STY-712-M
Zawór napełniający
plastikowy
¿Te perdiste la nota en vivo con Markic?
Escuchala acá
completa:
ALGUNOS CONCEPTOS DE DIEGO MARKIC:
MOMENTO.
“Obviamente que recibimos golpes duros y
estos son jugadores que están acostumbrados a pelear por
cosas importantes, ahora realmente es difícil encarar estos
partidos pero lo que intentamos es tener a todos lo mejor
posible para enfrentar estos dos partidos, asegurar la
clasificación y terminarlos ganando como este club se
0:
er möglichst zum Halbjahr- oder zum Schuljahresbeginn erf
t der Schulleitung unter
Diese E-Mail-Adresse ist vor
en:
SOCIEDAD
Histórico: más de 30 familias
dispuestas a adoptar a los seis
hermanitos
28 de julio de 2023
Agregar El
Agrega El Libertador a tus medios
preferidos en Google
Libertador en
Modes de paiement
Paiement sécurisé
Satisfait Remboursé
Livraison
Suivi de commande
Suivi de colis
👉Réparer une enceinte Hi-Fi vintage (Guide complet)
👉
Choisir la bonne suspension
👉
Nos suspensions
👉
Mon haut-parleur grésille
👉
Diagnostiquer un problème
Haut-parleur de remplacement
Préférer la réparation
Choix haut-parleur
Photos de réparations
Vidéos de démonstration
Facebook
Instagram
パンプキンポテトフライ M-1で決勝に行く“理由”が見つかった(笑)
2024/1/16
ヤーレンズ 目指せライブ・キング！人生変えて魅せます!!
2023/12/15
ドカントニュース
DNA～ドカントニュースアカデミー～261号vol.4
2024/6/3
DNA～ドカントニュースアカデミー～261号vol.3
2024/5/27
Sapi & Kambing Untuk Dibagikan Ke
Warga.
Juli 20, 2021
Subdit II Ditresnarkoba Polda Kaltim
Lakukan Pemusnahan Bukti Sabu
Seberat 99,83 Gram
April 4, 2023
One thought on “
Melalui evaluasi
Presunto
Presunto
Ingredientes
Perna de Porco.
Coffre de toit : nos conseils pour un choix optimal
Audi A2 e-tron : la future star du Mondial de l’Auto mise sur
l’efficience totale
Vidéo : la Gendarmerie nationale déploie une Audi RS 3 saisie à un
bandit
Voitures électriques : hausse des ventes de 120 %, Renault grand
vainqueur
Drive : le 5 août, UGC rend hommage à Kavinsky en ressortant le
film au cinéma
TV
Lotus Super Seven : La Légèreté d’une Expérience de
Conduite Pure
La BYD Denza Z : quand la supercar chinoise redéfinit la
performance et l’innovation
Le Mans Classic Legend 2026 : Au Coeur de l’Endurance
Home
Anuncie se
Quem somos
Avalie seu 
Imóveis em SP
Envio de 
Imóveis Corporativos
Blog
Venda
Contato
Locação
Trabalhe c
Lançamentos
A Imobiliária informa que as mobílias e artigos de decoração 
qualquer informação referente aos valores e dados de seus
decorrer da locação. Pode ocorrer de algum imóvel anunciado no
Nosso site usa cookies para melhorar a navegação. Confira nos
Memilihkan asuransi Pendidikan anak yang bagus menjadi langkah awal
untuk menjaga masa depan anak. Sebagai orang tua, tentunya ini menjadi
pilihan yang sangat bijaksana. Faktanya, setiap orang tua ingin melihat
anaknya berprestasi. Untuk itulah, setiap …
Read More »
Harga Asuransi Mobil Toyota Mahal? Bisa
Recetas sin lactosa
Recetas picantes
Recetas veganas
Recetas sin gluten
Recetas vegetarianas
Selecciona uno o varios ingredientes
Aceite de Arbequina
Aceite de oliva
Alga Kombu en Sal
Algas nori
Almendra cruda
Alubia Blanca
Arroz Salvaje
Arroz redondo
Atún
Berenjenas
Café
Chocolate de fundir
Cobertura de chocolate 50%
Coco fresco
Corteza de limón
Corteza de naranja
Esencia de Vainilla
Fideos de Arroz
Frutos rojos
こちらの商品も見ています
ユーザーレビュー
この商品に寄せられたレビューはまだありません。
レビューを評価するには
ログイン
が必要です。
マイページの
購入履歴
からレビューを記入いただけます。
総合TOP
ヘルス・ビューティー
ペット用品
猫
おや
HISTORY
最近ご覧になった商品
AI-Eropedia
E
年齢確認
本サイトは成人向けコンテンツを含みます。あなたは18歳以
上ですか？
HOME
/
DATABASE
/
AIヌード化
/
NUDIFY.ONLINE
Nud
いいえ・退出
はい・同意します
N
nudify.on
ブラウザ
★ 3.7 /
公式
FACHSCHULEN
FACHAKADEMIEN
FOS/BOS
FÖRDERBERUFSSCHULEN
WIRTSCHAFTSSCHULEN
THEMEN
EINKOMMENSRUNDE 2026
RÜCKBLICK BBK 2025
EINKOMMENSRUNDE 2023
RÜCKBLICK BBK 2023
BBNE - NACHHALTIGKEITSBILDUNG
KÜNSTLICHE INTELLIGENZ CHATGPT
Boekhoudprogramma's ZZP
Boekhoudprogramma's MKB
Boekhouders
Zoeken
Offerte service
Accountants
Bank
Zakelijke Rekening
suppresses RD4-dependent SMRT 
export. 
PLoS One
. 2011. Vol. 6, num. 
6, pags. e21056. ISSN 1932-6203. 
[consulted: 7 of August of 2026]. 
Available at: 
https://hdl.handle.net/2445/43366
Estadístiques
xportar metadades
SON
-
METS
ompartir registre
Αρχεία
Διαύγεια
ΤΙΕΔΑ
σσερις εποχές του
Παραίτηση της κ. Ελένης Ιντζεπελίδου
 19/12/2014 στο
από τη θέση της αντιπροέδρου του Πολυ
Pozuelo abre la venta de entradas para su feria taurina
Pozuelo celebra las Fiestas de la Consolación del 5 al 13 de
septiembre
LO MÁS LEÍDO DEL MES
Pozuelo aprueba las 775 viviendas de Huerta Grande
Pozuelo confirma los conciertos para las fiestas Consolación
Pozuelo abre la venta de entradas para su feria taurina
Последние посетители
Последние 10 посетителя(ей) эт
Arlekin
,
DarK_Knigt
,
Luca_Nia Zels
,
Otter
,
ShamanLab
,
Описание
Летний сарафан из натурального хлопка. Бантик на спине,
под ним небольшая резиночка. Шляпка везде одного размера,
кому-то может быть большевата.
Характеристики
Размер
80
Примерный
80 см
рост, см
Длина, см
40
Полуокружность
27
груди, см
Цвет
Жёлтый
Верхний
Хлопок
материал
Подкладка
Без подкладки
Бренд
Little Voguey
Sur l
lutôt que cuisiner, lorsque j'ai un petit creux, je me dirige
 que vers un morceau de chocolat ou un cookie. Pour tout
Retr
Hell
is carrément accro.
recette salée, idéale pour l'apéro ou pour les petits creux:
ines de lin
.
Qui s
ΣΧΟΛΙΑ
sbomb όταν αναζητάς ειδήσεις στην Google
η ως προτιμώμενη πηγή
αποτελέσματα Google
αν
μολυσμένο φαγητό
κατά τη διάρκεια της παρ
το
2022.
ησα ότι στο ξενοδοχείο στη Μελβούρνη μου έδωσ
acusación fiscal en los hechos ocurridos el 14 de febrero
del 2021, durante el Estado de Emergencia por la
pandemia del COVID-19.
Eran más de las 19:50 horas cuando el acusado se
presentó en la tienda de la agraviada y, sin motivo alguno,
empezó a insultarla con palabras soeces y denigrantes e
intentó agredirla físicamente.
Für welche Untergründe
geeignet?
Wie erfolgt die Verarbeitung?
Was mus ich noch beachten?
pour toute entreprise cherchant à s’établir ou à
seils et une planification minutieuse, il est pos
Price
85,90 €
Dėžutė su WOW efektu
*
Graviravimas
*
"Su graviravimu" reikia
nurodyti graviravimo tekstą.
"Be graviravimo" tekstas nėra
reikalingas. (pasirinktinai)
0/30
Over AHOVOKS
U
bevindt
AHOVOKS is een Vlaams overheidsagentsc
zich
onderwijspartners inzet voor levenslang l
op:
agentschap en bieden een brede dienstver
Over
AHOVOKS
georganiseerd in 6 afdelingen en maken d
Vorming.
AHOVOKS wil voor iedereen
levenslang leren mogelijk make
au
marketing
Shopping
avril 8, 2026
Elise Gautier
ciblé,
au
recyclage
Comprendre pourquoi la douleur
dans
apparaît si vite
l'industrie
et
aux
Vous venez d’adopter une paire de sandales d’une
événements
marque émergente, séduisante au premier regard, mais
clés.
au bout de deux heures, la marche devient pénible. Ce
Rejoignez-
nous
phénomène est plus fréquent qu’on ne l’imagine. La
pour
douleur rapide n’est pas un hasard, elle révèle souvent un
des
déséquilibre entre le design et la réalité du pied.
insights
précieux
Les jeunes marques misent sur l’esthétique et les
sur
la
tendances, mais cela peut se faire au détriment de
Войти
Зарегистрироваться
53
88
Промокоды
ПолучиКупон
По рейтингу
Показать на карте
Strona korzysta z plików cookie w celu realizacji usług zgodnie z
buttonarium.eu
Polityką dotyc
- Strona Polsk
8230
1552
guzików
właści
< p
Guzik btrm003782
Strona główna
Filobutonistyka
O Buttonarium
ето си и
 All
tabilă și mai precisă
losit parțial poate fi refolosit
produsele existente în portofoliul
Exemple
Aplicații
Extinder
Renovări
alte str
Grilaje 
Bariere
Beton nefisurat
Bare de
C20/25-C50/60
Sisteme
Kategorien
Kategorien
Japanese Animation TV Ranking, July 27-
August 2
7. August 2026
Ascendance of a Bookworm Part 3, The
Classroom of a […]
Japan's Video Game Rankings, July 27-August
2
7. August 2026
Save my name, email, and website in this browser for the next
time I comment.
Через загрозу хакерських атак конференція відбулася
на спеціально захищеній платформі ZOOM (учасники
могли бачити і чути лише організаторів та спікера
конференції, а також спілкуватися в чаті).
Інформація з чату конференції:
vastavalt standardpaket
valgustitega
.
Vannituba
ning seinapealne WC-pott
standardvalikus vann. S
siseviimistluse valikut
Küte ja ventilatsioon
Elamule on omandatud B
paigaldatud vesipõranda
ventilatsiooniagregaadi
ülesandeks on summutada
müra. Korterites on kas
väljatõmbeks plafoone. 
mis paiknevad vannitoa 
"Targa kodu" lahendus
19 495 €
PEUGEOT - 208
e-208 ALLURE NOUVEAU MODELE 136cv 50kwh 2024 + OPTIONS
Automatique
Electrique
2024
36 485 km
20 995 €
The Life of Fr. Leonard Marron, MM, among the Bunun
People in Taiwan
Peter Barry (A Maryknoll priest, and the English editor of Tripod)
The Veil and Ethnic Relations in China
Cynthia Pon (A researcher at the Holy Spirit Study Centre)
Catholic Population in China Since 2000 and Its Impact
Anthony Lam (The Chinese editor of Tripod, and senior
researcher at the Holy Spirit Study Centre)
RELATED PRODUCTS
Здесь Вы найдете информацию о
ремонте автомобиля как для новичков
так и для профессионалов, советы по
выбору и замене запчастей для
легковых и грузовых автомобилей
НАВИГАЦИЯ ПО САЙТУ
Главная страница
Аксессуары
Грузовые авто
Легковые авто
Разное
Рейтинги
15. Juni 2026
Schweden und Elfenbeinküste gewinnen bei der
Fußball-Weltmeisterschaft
+===+
* [Brief]
Please return the lines above exactly, from the first one down to the line with "posible para enfrentar", and stop after that line.

* [Output for this exercise]
STY-712-M
Zawór napełniający
plastikowy
¿Te perdiste la nota en vivo con Markic?
Escuchala acá
completa:
ALGUNOS CONCEPTOS DE DIEGO MARKIC:
MOMENTO.
“Obviamente que recibimos golpes duros y
estos son jugadores que están acostumbrados a pelear por
cosas importantes, ahora realmente es difícil encarar estos
partidos pero lo que intentamos es tener a todos lo mejor
posible para enfrentar estos dos partidos, asegurar la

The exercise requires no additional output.